** Source material follows **
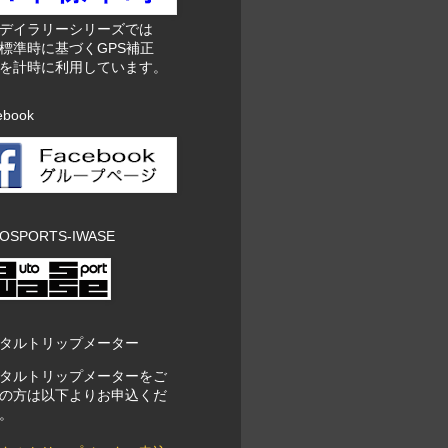
東デイラリーシリーズでは
標準時に基づくGPS補正
を計時に利用しています。
ebook
OSPORTS-IWASE
タルトリップメーター
タルトリップメーターをご
の方は以下よりお申込くだ
。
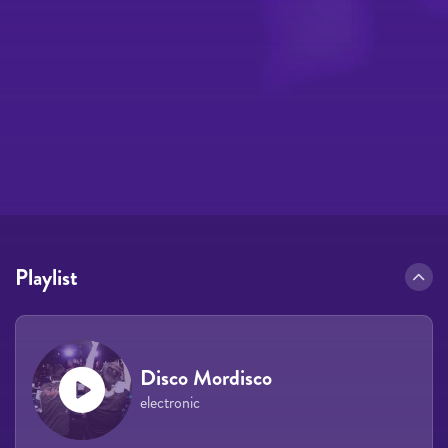
Playlist
Disco Mordisco
electronic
** End of Source material **
What this task involves
Only the lines from the one containing "OSPORTS-IWASE" through the final line of the records should be retyped, exactly, with every picture omitted.

Response area
OSPORTS-IWASE
タルトリップメーター
タルトリップメーターをご
の方は以下よりお申込くだ
。
Playlist
Disco Mordisco
electronic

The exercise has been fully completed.